I’m Ben Denckla and this page advertises my ebook consulting services. My services center on writing custom software to create ebooks from sources, that is, from the files that were used to create the paper book.
If you are considering OCR since it is not clear how to turn your sources into an ebook, I may be able to help.
Below I review some of your options, including my services.
OCR is far from perfect
Typically, even when sources are available, an ebook is created by running OCR (optical character recognition) software on a scan of a paper book. OCR works amazingly well, but it is far from perfect. So, most ebooks have typos in them introduced by OCR.
If you are interested in the details, here is a link to a page I am working on classifying, discussing, and giving examples of many types of OCR errors.
Is OCR good enough?
Below are some questions to consider in deciding whether OCR is good enough for a particular book.

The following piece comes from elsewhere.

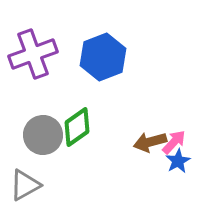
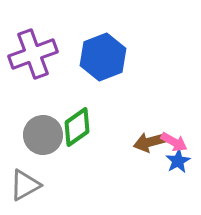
pink arrow: rotated 76 degrees clockwise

- What is the cost of doing better than OCR?
- What is the benefit of doing better than OCR?
- How many typos would be eliminated? For example, in a book I worked on, by switching to sources, I was able to eliminate more than one OCR typo per page. But a simple book like a novel in an OCR-friendly font might only have a handful of OCR typos in the whole thing, so there’s not that much room for improvement.
- How sensitive are your customers to typos? For example, readers of a reference book may be more sensitive to typos than readers of a novel.

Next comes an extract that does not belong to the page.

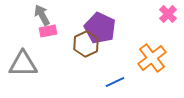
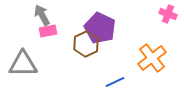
pink cross: rotated 24 degrees counterclockwise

Adding proofreading and spell-checking to OCR
Most books are proofread and spell-checked before they are printed on paper. But, the economics of ebooks seems to be that it is usually too expensive to do P&S (proofreading and spell checking) a second time for an ebook created using OCR.

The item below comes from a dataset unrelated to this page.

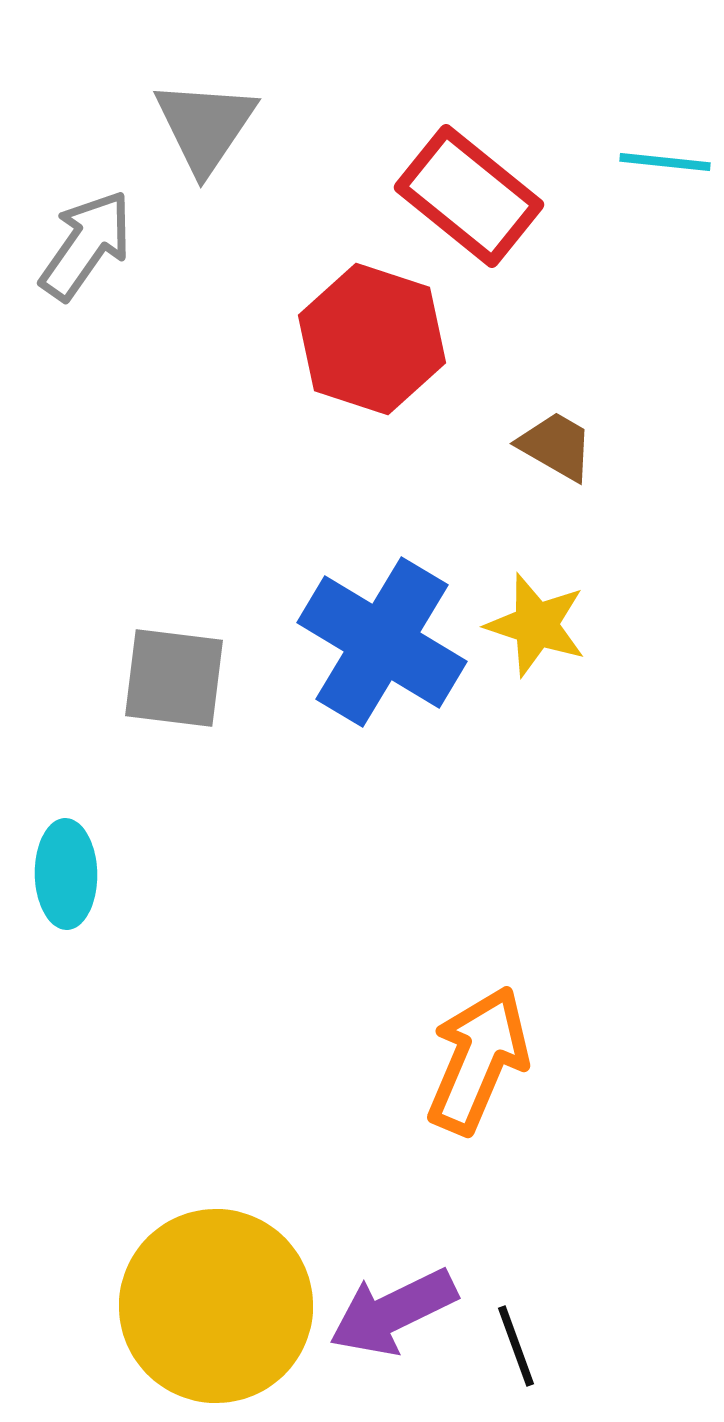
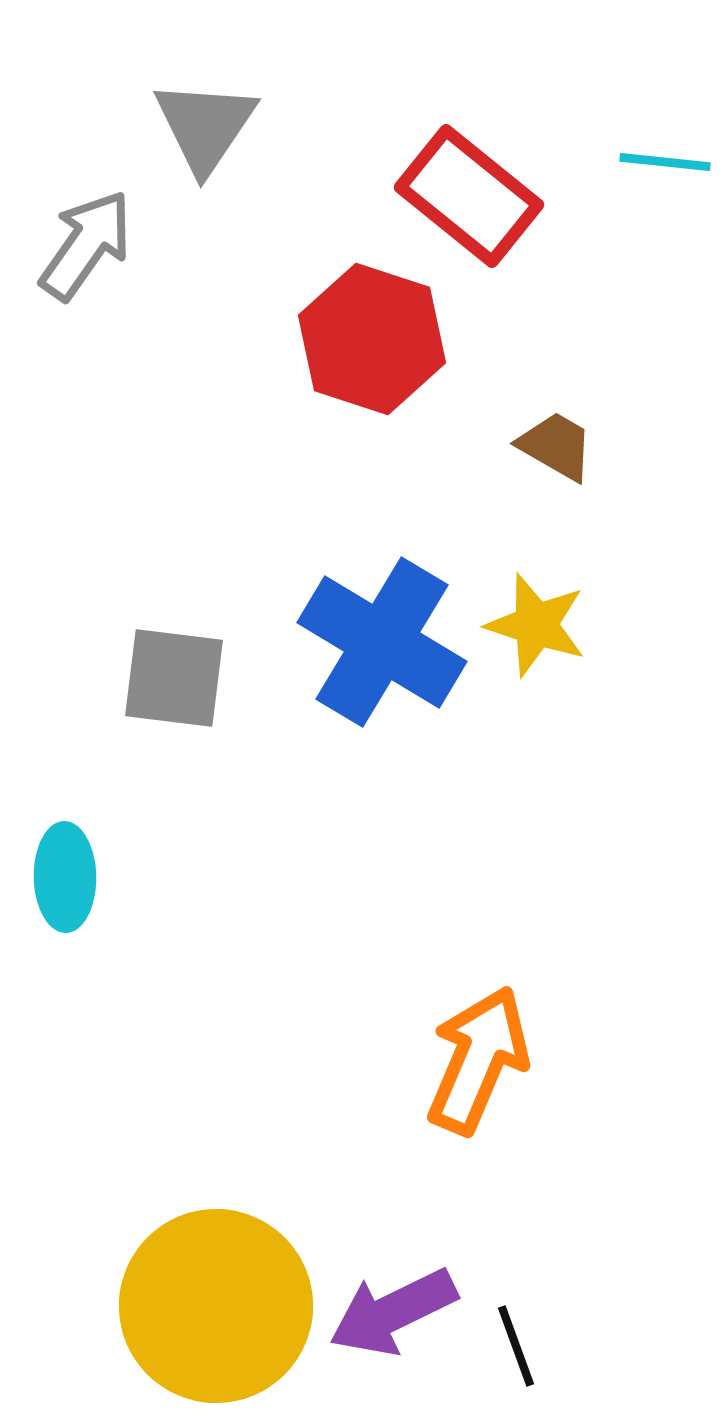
cyan ellipse: moved 1 px left, 3 px down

Replacing OCR with conversion from sources
To avoid OCR entirely, I write custom software to create ebooks from sources. By “sources” I mean whatever computer files were used to create the paper book.
For a quote, write to me (Ben Denckla) at EbooksFromSources@yahoo.com.
Can you use generic software?
In many cases, you don’t need custom software to create an ebook from sources. For example, recent versions of Adobe InDesign have features to create ebooks. So if your paper book was created using InDesign, it makes sense to try to use InDesign to create your ebook.
What I specialize in is “middle-aged” books: those produced within the digital era, but not recently enough to use off-the-shelf software that can create ebooks.
Won’t it cost even more than OCR + P&S?
Custom software can be more expensive than OCR + P&S, the first time you do it. But, if you want to convert a bunch of books that have the same source file format, it can be cheaper. So, whether or not custom conversion software beats OCR + P&S depends on the answers to the following questions.
- How much will it cost to write the conversion software?
- How many books will be converted, i.e. over how many books will the cost of the conversion software be spread?
In addition, even if you have only one book to convert, I may have already developed software to convert its format or something close to it. Or, even if I’ve never seen something like your format, I may choose to absorb the fixed cost for you if I think I can use the code in the future.
Finally, keep in mind that OCR + P&S is a lot closer to perfect than OCR alone, but it is still not perfect. To guarantee that certain types of errors will not appear, you must create the ebook from sources. So, directly comparing the cost of OCR + P&S to the cost of custom conversion from sources is not totally fair, since the benefits of custom conversion are greater.
Sources are only close to perfect
Even using sources only guarantees that certain types of errors will not appear. There are some types of errors that are latent within the sources, even though they do not appear in the paper book. These errors mainly have to do with line breaks. Only P&S can catch these errors, and, since it is a human endeavor, it is of course not guaranteed to catch them.
My areas of expertise
Though I’m game to consider any job, here are some particular areas of expertise I have.
- Conversion from 3B2 (now PTC Arbortext) sources
- Books mixing English and other languages
- Books mixing English with right-to-left languages
- Books mixing English with languages using the Hebrew alphabet (Hebrew, Aramaic, Yiddish, etc.)